Abstract A large portion of the genome is transcribed into non-coding RNA, which does not encode protein. Many long non-coding RNAs (lncRNAs) have been shown to be involved in important regulatory processes such as genomic imprinting and chromatin modification. The 14q32 locus contains many non-coding RNAs such as Maternally Expressed Gene 8 (MEG8). We observed an induction of this gene in ischemic heart disease. We investigated the role of MEG8 specifically in endothelial function as well as the underlying mechanism. We hypothesized that MEG8 plays an important role in cardiovascular disease via epigenetic regulation of gene expression. Experiments were performed in human umbilical vein endothelial cells (HUVECs). In vitro silencing of MEG8 resulted in impaired angiogenic sprouting. More specifically, total sprout length was reduced as was proliferation, while migration was unaffected.
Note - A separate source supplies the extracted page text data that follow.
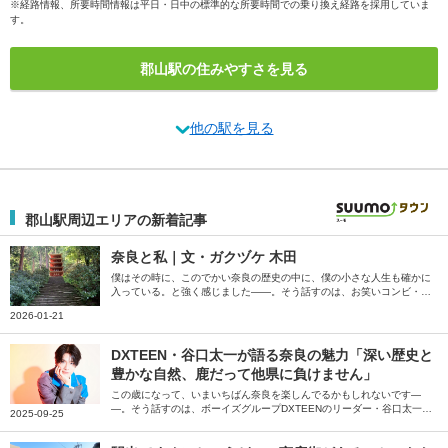
※経路情報、所要時間情報は平日・日中の標準的な所要時間での乗り換え経路を採用していま
す。
郡山駅の住みやすさを見る
他の駅を見る
郡山駅周辺エリアの新着記事
奈良と私｜文・ガクヅケ 木田
僕はその時に、このでかい奈良の歴史の中に、僕の小さな人生も確かに
入っている。と強く感じました――。そう話すのは、お笑いコンビ・ガ
クヅケの木田さん。生まれてから19年住んだ奈良の街について、個人的
2026-01-21
な記憶、他の街に移り住んだ後の奈良への気持ちについて綴っていただ
きました。
DXTEEN・谷口太一が語る奈良の魅力「深い歴史と
豊かな自然、鹿だって他県に負けません」
この歳になって、いまいちばん奈良を楽しんでるかもしれないです―
―。そう話すのは、ボーイズグループDXTEENのリーダー・谷口太一さ
2025-09-25
ん。地元・奈良県での思い出や幼少時代によく訪れていた場所、大人に
なって感じた奈良の魅力など、たっぷり語っていただきました。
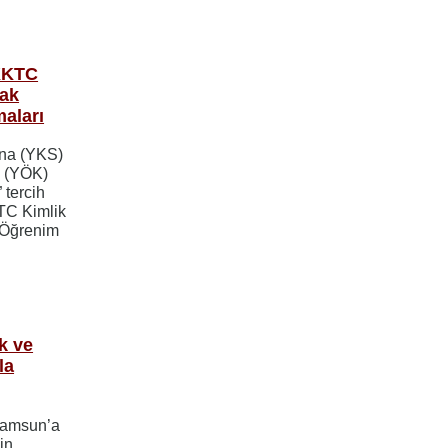
 KKTC
cak
maları
’na (YKS)
n (YÖK)
 tercih
TC Kimlik
 Öğrenim
k ve
la
Samsun’a
in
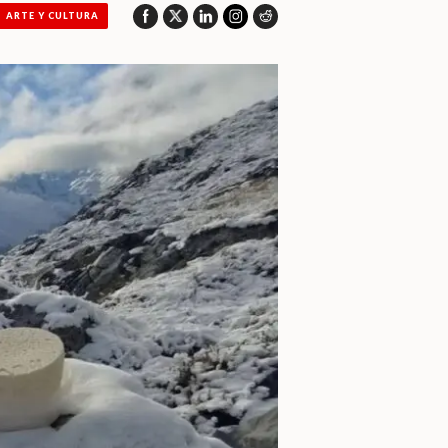
ARTE Y CULTURA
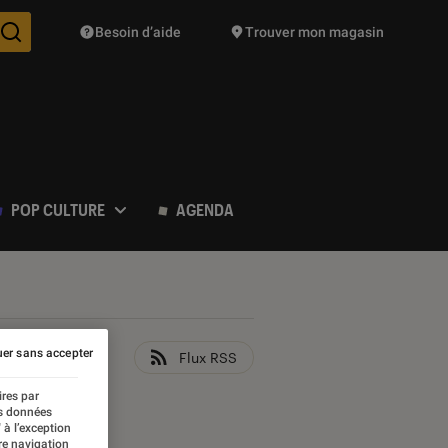
Besoin d’aide
Trouver mon magasin
Des suggestions de produits vont vous être proposées pendant vo
POP CULTURE
AGENDA
er sans accepter
Flux RSS
ires par
es données
 à l’exception
re navigation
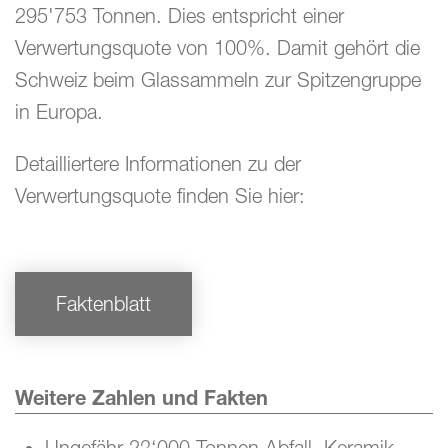
295'753 Tonnen. Dies entspricht einer
Verwertungsquote von 100%. Damit gehört die
Schweiz beim Glassammeln zur Spitzengruppe
in Europa.
Detailliertere Informationen zu der
Verwertungsquote finden Sie hier:
Faktenblatt
Weitere Zahlen und Fakten
Ungefähr 23‘000 Tonnen Abfall, Keramik,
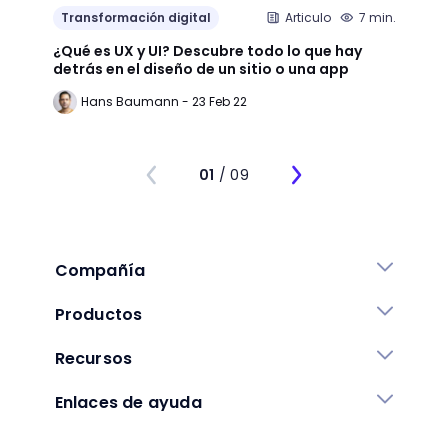
Transformación digital
Articulo
7 min.
Trans
¿Qué es UX y UI? Descubre todo lo que hay
Mejor
detrás en el diseño de un sitio o una app
public
Hans Baumann - 23 Feb 22
Mi
01
/ 09
Compañía
Productos
Recursos
Enlaces de ayuda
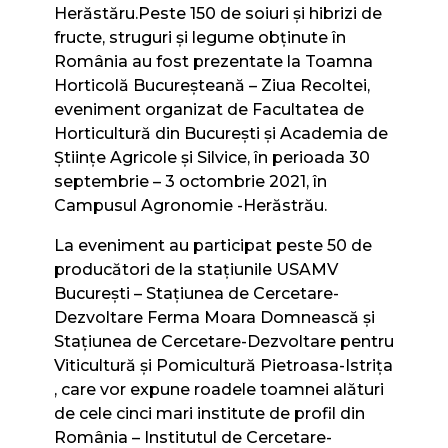
Herăstăru.Peste 150 de soiuri şi hibrizi de
fructe, struguri şi legume obţinute în
România au fost prezentate la Toamna
Horticolă Bucureşteană – Ziua Recoltei,
eveniment organizat de Facultatea de
Horticultură din Bucureşti şi Academia de
Ştiinţe Agricole şi Silvice, în perioada 30
septembrie – 3 octombrie 2021, în
Campusul Agronomie -Herăstrău.
La eveniment au participat peste 50 de
producători de la staţiunile USAMV
Bucureşti – Staţiunea de Cercetare-
Dezvoltare Ferma Moara Domnească și
Staţiunea de Cercetare-Dezvoltare pentru
Viticultură şi Pomicultură Pietroasa-Istriţa
, care vor expune roadele toamnei alături
de cele cinci mari institute de profil din
România – Institutul de Cercetare-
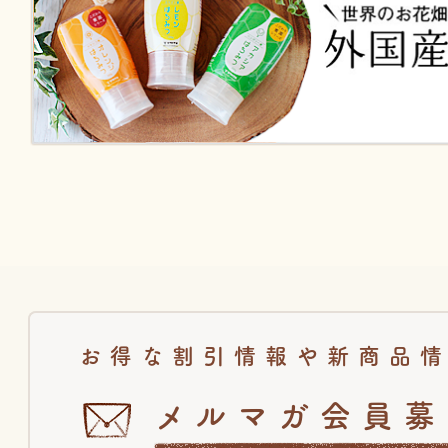
お得な割引情報や新商品
メルマガ会員募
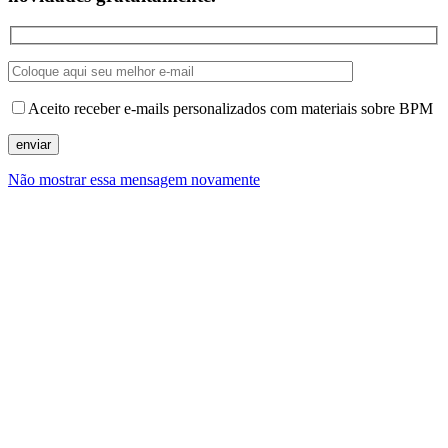
Aceito receber e-mails personalizados com materiais sobre BPM
Não mostrar essa mensagem novamente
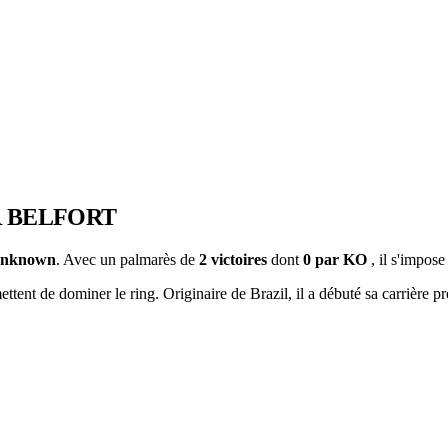
R BELFORT
nknown
. Avec un palmarès de
2 victoires
dont
0 par KO
, il s'impos
tent de dominer le ring. Originaire de Brazil, il a débuté sa carrière p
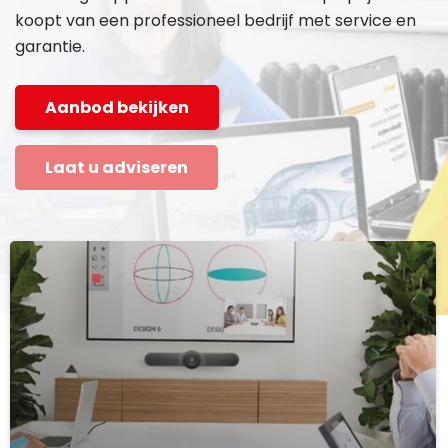
koopt van een professioneel bedrijf met service en
garantie.
Aanbod bekijken
Laat u adviseren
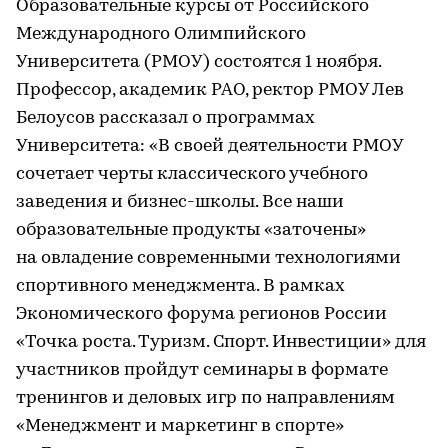
Образовательные курсы от Российского
Международного Олимпийского
Университета (РМОУ) состоятся 1 ноября.
Профессор, академик РАО, ректор РМОУ Лев
Белоусов рассказал о программах
Университета: «В своей деятельности РМОУ
сочетает черты классического учебного
заведения и бизнес-школы. Все наши
образовательные продукты «заточены»
на овладение современными технологиями
спортивного менеджмента. В рамках
Экономического форума регионов России
«Точка роста. Туризм. Спорт. Инвестиции» для
участников пройдут семинары в формате
тренингов и деловых игр по направлениям
«Менеджмент и маркетинг в спорте»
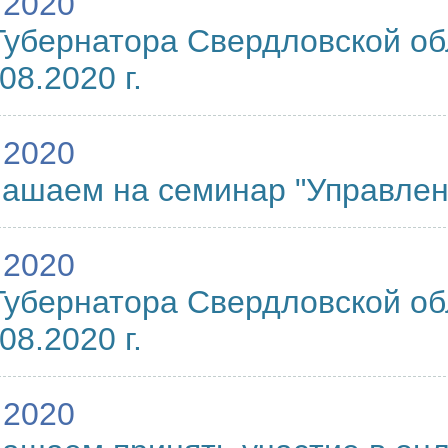
.2020
Губернатора Свердловской о
08.2020 г.
.2020
ашаем на семинар "Управлен
.2020
Губернатора Свердловской о
08.2020 г.
.2020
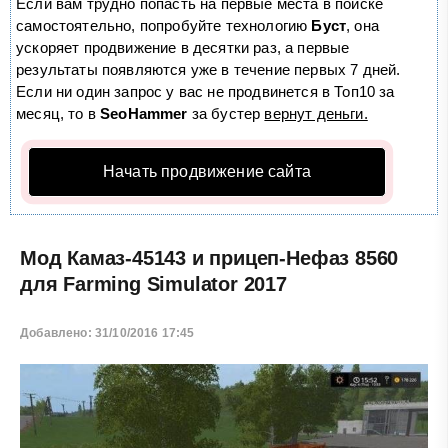
Если вам трудно попасть на первые места в поиске
самостоятельно, попробуйте технологию
Буст
, она
ускоряет продвижение в десятки раз, а первые
результаты появляются уже в течение первых 7 дней.
Если ни один запрос у вас не продвинется в Топ10 за
месяц, то в
SeoHammer
за бустер
вернут деньги.
Начать продвижение сайта
Мод Камаз-45143 и прицеп-Нефаз 8560
для Farming Simulator 2017
Добавлено: 31/10/2016 17:45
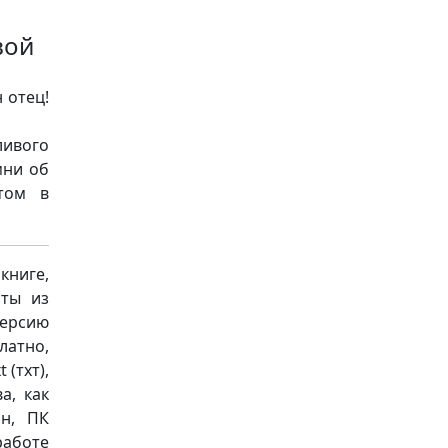
вой
 отец!
ливого
мни об
том в
книге,
аты из
версию
латно,
 (тхт),
а, как
он, ПК
работе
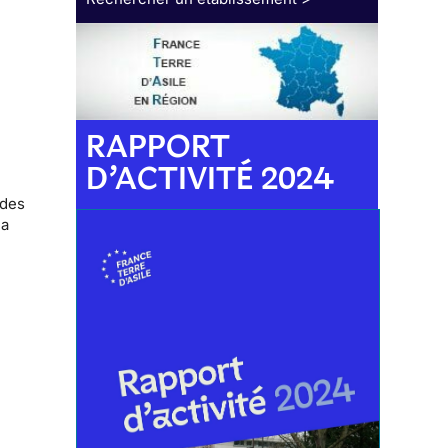
RAPPORT
D’ACTIVITÉ 2024
 des
la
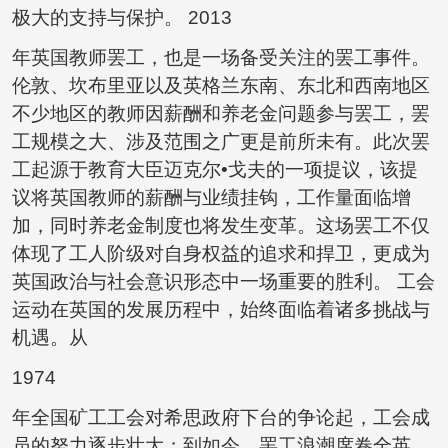
极大的支持与保护。 2013
年英国教师罢工，也是一场备受关注的罢工事件。
伦敦、坎布里亚以及英格兰东南、东北和西南地区
不少地区的教师因薪酬和养老金问题参与罢工，罢
工规模之大、涉及范围之广更是前所未有。此次罢
工起源于教育大臣迈克尔•戈夫的一项提议，该提
议将英国教师的薪酬与业绩挂钩，工作量面临增
加，同时养老金制度也将发生变革。这场罢工不仅
体现了工人阶级对自身权益的追求和捍卫，更成为
英国政治与社会意识形态中一场重要的胜利。 工会
运动在英国的发展历程中，始终面临着诸多挑战与
机遇。从
1974
年全国矿工工会对希思政府下台的争论起，工会成
员的努力逐步壮大；到如今，罢工浪潮席卷全英，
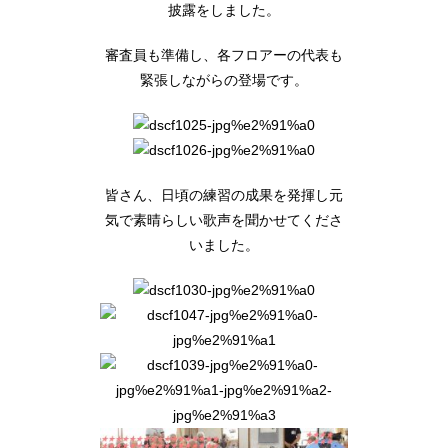
披露をしました。
審査員も準備し、各フロアーの代表も
緊張しながらの登場です。
皆さん、日頃の練習の成果を発揮し元
気で素晴らしい歌声を聞かせてくださ
いました。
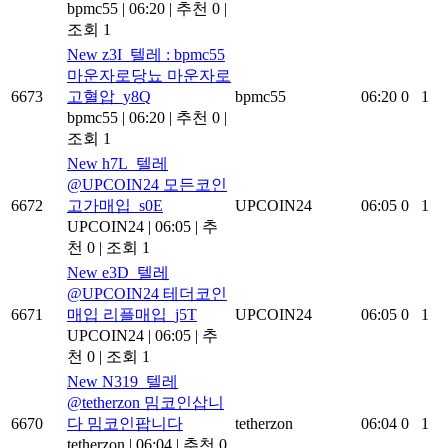
bpmc55
|
06:20
|
추천 0
|
조회 1
New
z3I_텔레 : bpmc55
마운자로당뇨 마운자로
6673
고혈압_y8Q
bpmc55
06:20
0
1
bpmc55
|
06:20
|
추천 0
|
조회 1
New
h7L_텔레
@UPCOIN24 모든코인
6672
고가매입_s0E
UPCOIN24
06:05
0
1
UPCOIN24
|
06:05
|
추
천 0
|
조회 1
New
e3D_텔레
@UPCOIN24 테더코인
6671
매입 리플매입_j5T
UPCOIN24
06:05
0
1
UPCOIN24
|
06:05
|
추
천 0
|
조회 1
New
N319_텔레
@tetherzon 밈코인삽니
6670
다 밈코인팝니다
tetherzon
06:04
0
1
tetherzon
|
06:04
|
추천 0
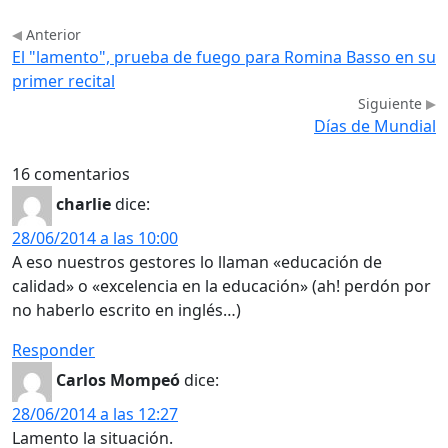
Anterior
El "lamento", prueba de fuego para Romina Basso en su
primer recital
Siguiente
Días de Mundial
16 comentarios
charlie
dice:
28/06/2014 a las 10:00
A eso nuestros gestores lo llaman «educación de
calidad» o «excelencia en la educación» (ah! perdón por
no haberlo escrito en inglés…)
Responder
Carlos Mompeó
dice:
28/06/2014 a las 12:27
Lamento la situación.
We performed RNA sequencing to assess changes in gene expression after loss of MEG8. The most profoundly regulated gene, Tissue Factor Pathway Inhibitor 2 (TFPI2), was 5-fold increased following MEG8 silencing. TFPI2 has previously been described as an inhibitor of angiogenesis. Mechanistically, MEG8 silencing resulted in a reduction of the inhibitory histone modification H3K27me3 at the TFPI2 promoter. Interestingly, additional silencing of TFPI2 partially restored angiogenic sprouting capacity but did not affect proliferation of MEG8 silenced cells. In conclusion, silencing of MEG8 impairs endothelial function, suggesting a potential beneficial role in maintaining cell viability. Our study highlights the MEG8/TFPI2 axis as potential therapeutic approach to improve angiogenesis following ischemia.